◆ **SUPPLIED ENTRIES**
—————
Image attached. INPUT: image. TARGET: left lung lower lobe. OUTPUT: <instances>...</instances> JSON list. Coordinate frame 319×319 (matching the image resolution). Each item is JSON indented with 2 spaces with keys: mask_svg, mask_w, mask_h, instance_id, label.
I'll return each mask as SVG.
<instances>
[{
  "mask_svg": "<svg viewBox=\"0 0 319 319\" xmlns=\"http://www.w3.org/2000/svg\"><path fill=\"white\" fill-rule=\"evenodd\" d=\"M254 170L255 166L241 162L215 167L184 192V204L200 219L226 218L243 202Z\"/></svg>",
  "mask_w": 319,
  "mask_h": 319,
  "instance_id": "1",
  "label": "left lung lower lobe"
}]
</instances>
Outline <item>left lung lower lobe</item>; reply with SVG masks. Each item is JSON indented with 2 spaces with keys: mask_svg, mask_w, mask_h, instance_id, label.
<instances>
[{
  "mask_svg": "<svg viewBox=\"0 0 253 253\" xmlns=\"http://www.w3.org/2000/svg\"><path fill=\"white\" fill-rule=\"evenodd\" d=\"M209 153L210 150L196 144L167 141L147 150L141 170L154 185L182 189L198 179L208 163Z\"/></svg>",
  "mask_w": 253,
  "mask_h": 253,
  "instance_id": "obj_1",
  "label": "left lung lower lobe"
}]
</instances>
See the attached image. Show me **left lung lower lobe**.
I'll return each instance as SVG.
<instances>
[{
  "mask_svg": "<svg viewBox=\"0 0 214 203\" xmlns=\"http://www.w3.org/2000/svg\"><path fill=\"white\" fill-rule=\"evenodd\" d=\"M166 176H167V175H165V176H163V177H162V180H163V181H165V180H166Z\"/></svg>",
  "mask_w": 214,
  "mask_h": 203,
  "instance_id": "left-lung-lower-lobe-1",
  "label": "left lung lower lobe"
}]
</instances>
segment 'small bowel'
—————
◆ **WHAT TO WORK ON**
The line with "See the attached", plus every line after it through the end of the listing, needs to be repeated exactly; nothing else belongs in the reply.

◆ **EXERCISE ANSWER**
See the attached image. Show me **left lung lower lobe**.
I'll return each instance as SVG.
<instances>
[{
  "mask_svg": "<svg viewBox=\"0 0 214 203\" xmlns=\"http://www.w3.org/2000/svg\"><path fill=\"white\" fill-rule=\"evenodd\" d=\"M166 176H167V175H165V176H163V177H162V180H163V181H165V180H166Z\"/></svg>",
  "mask_w": 214,
  "mask_h": 203,
  "instance_id": "left-lung-lower-lobe-1",
  "label": "left lung lower lobe"
}]
</instances>
segment 'small bowel'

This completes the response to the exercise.